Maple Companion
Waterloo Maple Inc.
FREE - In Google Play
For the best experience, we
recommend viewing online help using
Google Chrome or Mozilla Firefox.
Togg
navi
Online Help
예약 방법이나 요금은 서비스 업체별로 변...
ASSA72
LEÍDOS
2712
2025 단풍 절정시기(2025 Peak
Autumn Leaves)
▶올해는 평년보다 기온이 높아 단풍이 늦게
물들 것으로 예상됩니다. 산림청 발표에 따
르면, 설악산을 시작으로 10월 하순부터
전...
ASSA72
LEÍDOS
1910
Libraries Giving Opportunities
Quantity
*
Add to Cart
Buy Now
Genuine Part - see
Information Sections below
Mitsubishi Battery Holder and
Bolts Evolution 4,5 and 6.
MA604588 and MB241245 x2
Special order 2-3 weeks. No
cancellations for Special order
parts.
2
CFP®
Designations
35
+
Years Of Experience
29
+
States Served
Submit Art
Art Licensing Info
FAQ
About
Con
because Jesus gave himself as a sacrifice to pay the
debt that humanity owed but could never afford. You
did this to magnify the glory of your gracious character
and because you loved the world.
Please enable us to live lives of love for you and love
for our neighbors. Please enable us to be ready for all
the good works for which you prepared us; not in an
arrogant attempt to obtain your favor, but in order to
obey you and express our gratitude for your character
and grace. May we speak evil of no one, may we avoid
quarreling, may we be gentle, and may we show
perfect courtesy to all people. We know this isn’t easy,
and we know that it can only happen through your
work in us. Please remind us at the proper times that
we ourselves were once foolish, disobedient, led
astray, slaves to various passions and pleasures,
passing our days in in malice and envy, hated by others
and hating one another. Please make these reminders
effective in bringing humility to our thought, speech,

○ ○ ○ ○ ○

What you should do
Print, exactly as written, the first line of the records above and each line after it until the line with "because Jesus gave", which is printed too.

Exercise output
Maple Companion
Waterloo Maple Inc.
FREE - In Google Play
For the best experience, we
recommend viewing online help using
Google Chrome or Mozilla Firefox.
Togg
navi
Online Help
예약 방법이나 요금은 서비스 업체별로 변...
ASSA72
LEÍDOS
2712
2025 단풍 절정시기(2025 Peak
Autumn Leaves)
▶올해는 평년보다 기온이 높아 단풍이 늦게
물들 것으로 예상됩니다. 산림청 발표에 따
르면, 설악산을 시작으로 10월 하순부터
전...
ASSA72
LEÍDOS
1910
Libraries Giving Opportunities
Quantity
*
Add to Cart
Buy Now
Genuine Part - see
Information Sections below
Mitsubishi Battery Holder and
Bolts Evolution 4,5 and 6.
MA604588 and MB241245 x2
Special order 2-3 weeks. No
cancellations for Special order
parts.
2
CFP®
Designations
35
+
Years Of Experience
29
+
States Served
Submit Art
Art Licensing Info
FAQ
About
Con
because Jesus gave himself as a sacrifice to pay the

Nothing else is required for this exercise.